Three Boeing contractors, Nuccetelli said, signed sworn statements that they saw the UFO — ‘basically just a big square object, the size of a football field, silently floating over the launchpad, red in color, glowing’ — at a low altitude.
In this first sighting, ‘which began October 14, 2003 8:45am,’ the ex-USAF patrolman said, the ‘red square’ hovered over Vandenberg’s Launch Facility 21: at the time, a ‘Minuteman’ missile site being repurposed for a new missile defense system.
‘As far as I know, it wasn’t a cube. It was like a flattened square,’ Nuccetelli recollected.
‘The call came in from Range Control. They said, ‘the contractors say there’s this gigantic floating red square over the launch facility.”
‘Later, they brought in the technical sergeant from Range Control,’ Nuccetelli told Merged listeners, ‘that received the complaint from the contractor saying there’s this UFO.’
‘They brought that person in and had him write us a written statement, I have his written statement. And I also have the blotter entry.’
All told, Nuccetelli believes that there’s at least 80 people that know this happened, you know, and then plus the contractors and the other cops that actually saw it with their own eyes.’ And he’s actively working to track them down for fresh interviews.
The former senior USAF police officer, who went to work in an administrative role for the US Marshals after 16 years in the Air Force, has also delivered what he knows to the Pentagon’s All-Domain Anomaly Resolution Office (AARO).
Despite controversy over the Pentagon UFO office’s reliability, and a heated public feud between its director, physicist Dr. Sean Kirkpatrick and UFO whistleblower David Grusch, Nuccetelli told Merged his AARO experience was really positive
‘In fact, the investigator that contacted me spent a tremendous amount of time talking to me, over an hour for sure,’ Nuccetelli said.
‘I felt that they were genuinely, genuinely, interested in the case.

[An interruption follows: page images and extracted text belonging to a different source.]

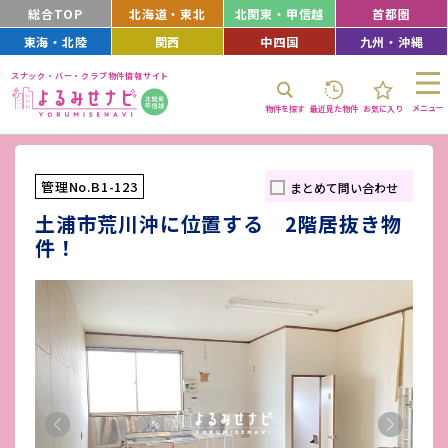
総合TOP
北海道・東北
北関東・甲信越
首都圏
東海・北陸
関西
中四国
九州・沖縄
スナック・バー・クラブ物件情報サイト
メニュー
物件を探す
最近見た物件
お気に入り
管理No.B1-123
まとめて問い合わせ
土浦市荒川沖に位置する 2階居抜き物
件！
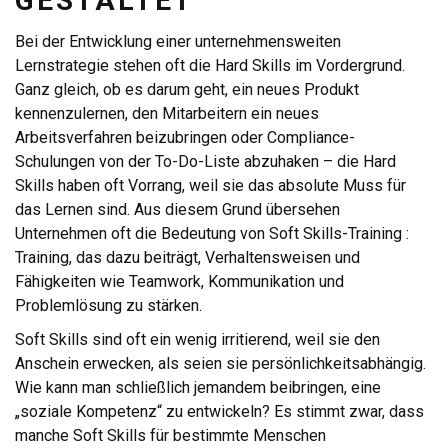
GESTALTET
Bei der Entwicklung einer unternehmensweiten
Lernstrategie stehen oft die Hard Skills im Vordergrund.
Ganz gleich, ob es darum geht, ein neues Produkt
kennenzulernen, den Mitarbeitern ein neues
Arbeitsverfahren beizubringen oder Compliance-
Schulungen von der To-Do-Liste abzuhaken – die Hard
Skills haben oft Vorrang, weil sie das absolute Muss für
das Lernen sind. Aus diesem Grund übersehen
Unternehmen oft die Bedeutung von Soft Skills-Training :
Training, das dazu beiträgt, Verhaltensweisen und
Fähigkeiten wie Teamwork, Kommunikation und
Problemlösung zu stärken.
Soft Skills sind oft ein wenig irritierend, weil sie den
Anschein erwecken, als seien sie persönlichkeitsabhängig.
Wie kann man schließlich jemandem beibringen, eine
„soziale Kompetenz“ zu entwickeln? Es stimmt zwar, dass
manche Soft Skills für bestimmte Menschen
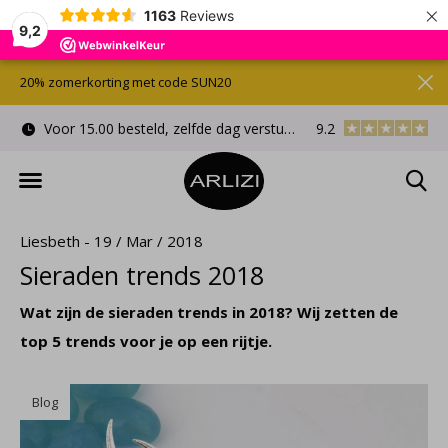
×
1163
Reviews
9,2
20% zomerkorting met code SUN20
Voor 15.00 besteld, zelfde dag verstuurd
9.2
Gratis cadeauverpa
Liesbeth - 19 / Mar / 2018
Sieraden trends 2018
Wat zijn de sieraden trends in 2018? Wij zetten de
top 5 trends voor je op een rijtje.
Blog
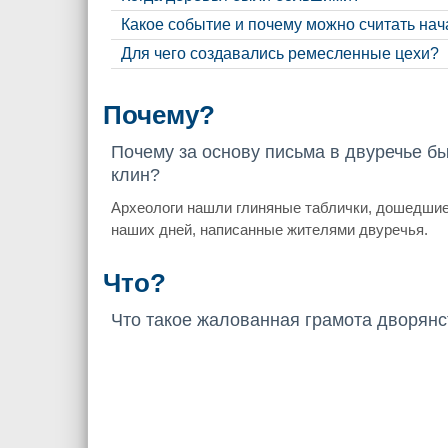
Какое событие и почему можно считать на
Для чего создавались ремесленные цехи?
Почему?
Почему за основу письма в двуречье бы
клин?
Археологи нашли глиняные таблички, дошедшие
наших дней, написанные жителями двуречья.
Что?
Что такое жалованная грамота дворянс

And genuinely interested in looking into it.’
His next steps, he told Lt. Graves, are to assist AARO in locating more witnesses to these two October 14, 2003 sightings.’
‘What I’m trying to do now is track down all the people,’ the ex-USAF policeman said, ‘because my recollection of who was there, and all the particulars, and the details are flawed, right? Because I wasn’t there when these things happen. It’s all secondhand.’
‘I haven’t talked to these people for 20 years. And then all of a sudden, I’m like, ‘Hey, let’s get in contact’ […] ‘let’s talk about the UFO.”